撮影日記


2015年05月18日(月) 天気:雨

ケンコー・ミラージュ双眼鏡
「安物買いの銭失い」になるのだろうか?

遠くのものを見るときには,望遠鏡や双眼鏡が使われる。望遠鏡や双眼鏡は,見たいものに向ける側にある大きなレンズ(対物レンズ)と,覗く側にある小さなレンズ(接眼レンズ)で構成される。望遠鏡は,接眼レンズを交換して,倍率を変えられるようになっている。
 望遠鏡の接眼レンズ(アイピース)をはずし,かわりにカメラを取りつければ,超望遠レンズとして使える。このようにして撮影するやり方は,直焦点撮影とよばれる。それによる画質は,超望遠レンズそのものである。なお,カメラ用の超望遠レンズは多数のレンズで構成されているが,望遠鏡の対物レンズは2枚のレンズを貼りあわせたものであることが多い。カメラ用交換レンズのカタログ風に言えば,1群2枚だ。だから性能が圧倒的に劣るように感じるかもしれないが,乱暴に言ってしまえば,望遠鏡の場合は焦点距離にくらべて無理に全長を短くする必要もないので,単純な構成でも十分な性能が得られることになる。
 望遠鏡の接眼レンズを覗きこむようにして,接眼レンズを通して見える像を撮影する方法もある。これはコリメート撮影とよばれ,どちらかというと簡易的な撮影方法とされる。接眼レンズの口径はごく小さいので,そこを覗きこむためのカメラのレンズも小さいほうが都合よい。立派な一眼レフカメラで覗きこむよりは,コンパクトディジタルカメラや携帯電話機に内蔵されたディジタルカメラ機能のように,ごく小さなレンズが使われているもののほうが都合よいのである(2010年5月16日の日記を参照)。
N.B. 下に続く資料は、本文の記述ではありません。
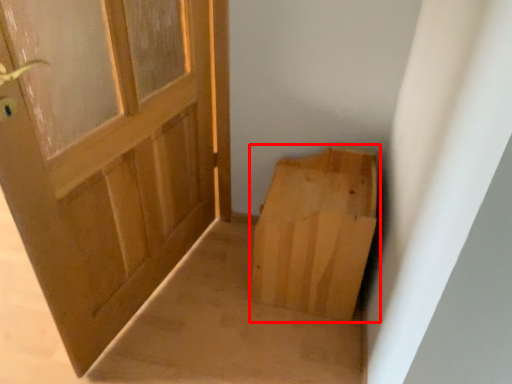 Question: Observing the image, what is the correct spatial positioning of cardboard box (annotated by the red box) in reference to door?

Choices:
 (A) right
 (B) left

Answer: (A) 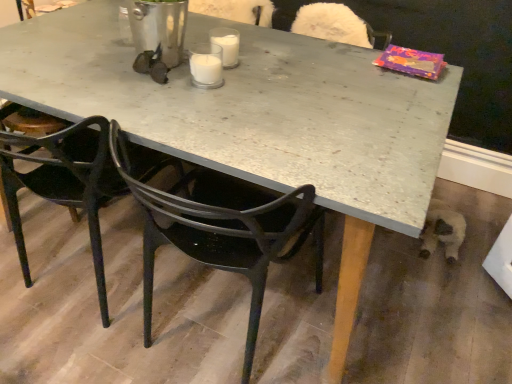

だが,望遠鏡の接眼レンズにコンパクトディジタルカメラを押し当てての撮影は,面倒である。なにかうまく固定する方法があれば,もっと撮りやすくなる。最近,ケンコーの製品に,「スマートフォン撮影補助ホルダ」というものがあることを知った。フレキシブルなアームの片側はスマートフォンをはさんで固定できるようになっており,他方は接眼レンズに固定するためのリングになっている。これだ!と思ったが,どうも単体では販売されていないようで,「観測セット」というものに含まれているだけのようである。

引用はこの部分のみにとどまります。